Mets prospect Brandon Sproat attends a game against the Philadelphia...

Mets prospect Brandon Sproat attends a game against the Philadelphia Phillies at Citi Field on Friday. Credit: Jim McIsaac

At the end of his charmed first season of professional baseball, Brandon Sproat is tired.

That is normal at the end of any year, even more so after one as busy as his. The Mets righthander tossed 116 1⁄3 innings as he rose from High-A Brooklyn to Triple-A Syracuse — the brink of the majors — shooting up prospect rankings about as fast as he did the minor leagues.

The Mets’ rotation depth chart is such that entering the offseason (during which plenty can and will change), Sproat probably is sixth on the list for 2025.

He entered the season as a super-interesting draft pick, mostly a hypothetical. He finished as a top-100 prospect in all of baseball.

“When it’s my time, it’s my time,” Sproat said. “I’m fully confident in myself that I can come up here and make an impact on this team.”

Sproat spoke Friday afternoon at Citi Field, where he and several others were honored as Mets minor-league award winners; he was the pitcher of the year.

Outfielder Nick Morabito was the player of the year after stealing 59 bases with solid hitting numbers (.312/.403/.398) across two Single-A levels. President of baseball operations David Stearns called him “one of the most dynamic athletes in all of minor-league baseball.”

 

“Adding the skills to go along with that incredible athleticism puts together a really exciting package for us to think about,” Stearns said.

Sproat was the fastest riser in a developing pitching pipeline that the Mets feel has talent at every level of the farm system. He began in Brooklyn, where he posted a 1.07 ERA in a half-dozen outings.

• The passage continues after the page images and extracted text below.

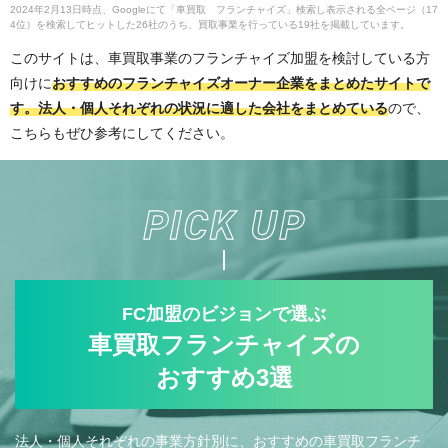
2024年2月13日時点、Googleにて「車買取 フランチャイズ」検索し表示される全ページ（17
4位）を検索してヒットした26社のうち、買取事業を行っている19社を掲載しています。
このサイトは、車買取事業のフランチャイズ加盟を検討している方
向けに
おすすめのフランチャイズオーナー企業をまとめたサイトで
す。法人・個人それぞれの状況に適した会社をまとめている
ので、
こちらもぜひ参考にしてください。
FC加盟のビジョンで選ぶ
車買取フランチャイズの
おすすめ3選
法人・個人それぞれの事業方針別に、おすすめの車買取フランチ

Because he clearly was too good for the level, the Mets bumped him up to Double-A Binghamton after a month. There it was more of the same: 2.45 ERA and well over a strikeout per inning (and much improved control/fewer walks).

In early August, Sproat’s season became a different kind of interesting. They promoted him again, to Syracuse, and he struggled.

Mets prospect Nick Morabito attends a game against the Philadelphia...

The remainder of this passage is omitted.